Esta imagem diz tudo sobre o atraso mental de todos os envolvidos nesta prática, desde os que matam, aos que apoiam, aos que aplaudem e aos que dão o seu aval. E veja-se o sofrimento atroz do touro, estampado naquele olhar desesperado... Apenas os desalmados, desprovidos de essência humana, pactuam com este horror.

 

O texto que se segue é da autoria de Rui Palmela

 

«Mais uma vez se realiza na vila alentejana de Barrancos, em finais de Agosto, a festa religiosa que culmina sempre num espectáculo sangrento, frente à capela, com a morte de 3 toiros numa arena improvisada onde o povo vibra de satisfação aplaudindo a barbárie que ali se realiza em “honra de Nª Srª da Conceição”. E a Igreja não reprova ou fica em silêncio cometendo seu “pecado de omissão” ...

 

O espectáculo violento dura 3 dias onde se cumpre um ritual demoníaco de matar um touro por cada dia, “estoqueando” o animal que acaba caindo no chão mergulhado numa poça de sangue. Depois de morto, ou sofrendo horrivelmente sem se poder mexer, os ‘heróis’ da festa cortam-lhe as orelhas, o rabo e as patas como ‘troféus’, enquanto o toiro é arrastado pelo chão, já cadáver, acabando finalmente por ser esquartejado e distribuído pela população como manda a ‘tradição’.

 

Toda esta selvajaria é possível ainda em pleno século XXI com a aprovação do governo português que em 2002 criou uma famigerada “lei de excepção” que garante esse ‘direito’ do povo barranquenho realizar um espectáculo abominável apesar da forte contestação por parte das organizações de Protecção Animal e uma Lei que vigora desde Maio/2017 que reconhece os animais como seres sencientes dotados de sensibilidade e não ‘coisas’ como eram considerados antigamente.

 

Entretanto o PAN (Partido das Pessoas, dos Animais e da Natureza) deverá apresentar na AR uma proposta de lei para proibição destes espectáculos de morte no país, tal como as touradas deviam ser proibidas e transmitidas pela televisão.
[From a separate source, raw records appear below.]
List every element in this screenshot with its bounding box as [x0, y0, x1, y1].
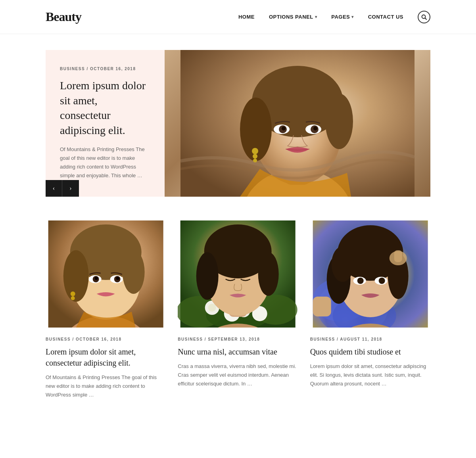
svg-point-15 — [252, 148, 258, 154]
carousel-navigation: ‹ › — [46, 180, 79, 197]
svg-point-58 — [331, 246, 353, 282]
search-icon — [421, 14, 427, 20]
card-1-category: BUSINESS / OCTOBER 16, 2018 — [46, 337, 166, 341]
card-2-body: BUSINESS / SEPTEMBER 13, 2018 Nunc urna … — [178, 328, 298, 388]
card-3-image — [310, 220, 430, 328]
svg-point-29 — [95, 277, 98, 280]
card-1-body: BUSINESS / OCTOBER 16, 2018 Lorem ipsum … — [46, 328, 166, 399]
svg-point-32 — [71, 296, 75, 300]
card-3: BUSINESS / AUGUST 11, 2018 Quos quidem t… — [310, 220, 430, 399]
svg-point-46 — [196, 252, 219, 300]
site-logo[interactable]: Beauty — [46, 10, 81, 24]
hero-image-placeholder — [165, 50, 430, 197]
svg-line-1 — [425, 18, 427, 19]
chevron-down-icon: ▾ — [351, 15, 354, 19]
main-nav: HOME OPTIONS PANEL ▾ PAGES ▾ CONTACT US — [238, 11, 430, 23]
svg-point-23 — [63, 250, 89, 302]
hero-section: BUSINESS / OCTOBER 16, 2018 Lorem ipsum … — [0, 50, 476, 197]
card-2-excerpt: Cras a massa viverra, viverra nibh sed, … — [178, 362, 298, 388]
svg-point-47 — [258, 252, 279, 296]
svg-point-63 — [378, 278, 385, 284]
hero-category: BUSINESS / OCTOBER 16, 2018 — [60, 67, 150, 71]
svg-point-30 — [116, 277, 119, 280]
card-1-image-placeholder — [46, 220, 166, 328]
card-3-image-placeholder — [310, 220, 430, 328]
card-1-image — [46, 220, 166, 328]
card-1-title[interactable]: Lorem ipsum dolor sit amet, consectetur … — [46, 346, 166, 368]
hero-image — [165, 50, 430, 197]
svg-point-8 — [325, 94, 353, 149]
card-2-image — [178, 220, 298, 328]
svg-rect-65 — [394, 250, 402, 262]
hero-title: Lorem ipsum dolor sit amet, consectetur … — [60, 78, 150, 138]
svg-point-13 — [282, 126, 286, 130]
site-header: Beauty HOME OPTIONS PANEL ▾ PAGES ▾ CONT… — [0, 0, 476, 34]
svg-rect-53 — [313, 297, 331, 316]
nav-contact[interactable]: CONTACT US — [368, 14, 403, 20]
card-3-title[interactable]: Quos quidem tibi studiose et — [310, 346, 430, 357]
svg-point-24 — [123, 250, 145, 294]
search-button[interactable] — [418, 11, 430, 23]
carousel-next-button[interactable]: › — [62, 180, 79, 197]
svg-point-38 — [208, 304, 216, 312]
svg-point-16 — [253, 154, 257, 159]
card-2-title[interactable]: Nunc urna nisl, accumsan vitae — [178, 346, 298, 357]
card-2: BUSINESS / SEPTEMBER 13, 2018 Nunc urna … — [178, 220, 298, 399]
svg-point-31 — [71, 291, 75, 296]
card-2-image-placeholder — [178, 220, 298, 328]
card-grid: BUSINESS / OCTOBER 16, 2018 Lorem ipsum … — [46, 220, 430, 399]
chevron-down-icon: ▾ — [315, 15, 317, 19]
card-3-excerpt: Lorem ipsum dolor sit amet, consectetur … — [310, 362, 430, 388]
card-3-category: BUSINESS / AUGUST 11, 2018 — [310, 337, 430, 341]
nav-pages[interactable]: PAGES ▾ — [331, 14, 354, 20]
hero-text-panel: BUSINESS / OCTOBER 16, 2018 Lorem ipsum … — [46, 50, 165, 197]
card-1-excerpt: Of Mountains & Printing Presses The goal… — [46, 373, 166, 399]
nav-home[interactable]: HOME — [238, 14, 255, 20]
nav-options-panel[interactable]: OPTIONS PANEL ▾ — [269, 14, 317, 20]
card-2-category: BUSINESS / SEPTEMBER 13, 2018 — [178, 337, 298, 341]
svg-point-62 — [357, 278, 363, 284]
card-1: BUSINESS / OCTOBER 16, 2018 Lorem ipsum … — [46, 220, 166, 399]
hero-excerpt: Of Mountains & Printing Presses The goal… — [60, 145, 150, 180]
carousel-prev-button[interactable]: ‹ — [46, 180, 62, 197]
svg-point-14 — [313, 126, 317, 130]
card-3-body: BUSINESS / AUGUST 11, 2018 Quos quidem t… — [310, 328, 430, 388]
E já agora cortar todos os subsídios de apoio à Tauromaquia que deve ser suportada apenas pelos seus aficionados e não por todo o povo português que na sua maioria condena toda esta situação.

 

Pausa para reflexão!

 

Rui Palmela»                                                                                

 

Fonte:

https://www.facebook.com/photo.php?fbid=10212176718524673&set=pcb.10212176729004935&type=3&theater

 

 

(***) Denomina-se República das Bananas um país ou região em que há corrupção e desrespeito pela legalidade e interesse público, expressão originalmente aplicada a países latino-americanos ou terceiro-mundistas, mas que se encaixa na perfeição a um Portugal que, fisicamente, é europeu, mas cerebralmente é latino-americano e terceiro-mundista, nestes detalhes grosseiros, até na língua que os actuais republicanos bananas (= gente sem atitude e sem coragem) decidiram importar e impingir aos portugueses.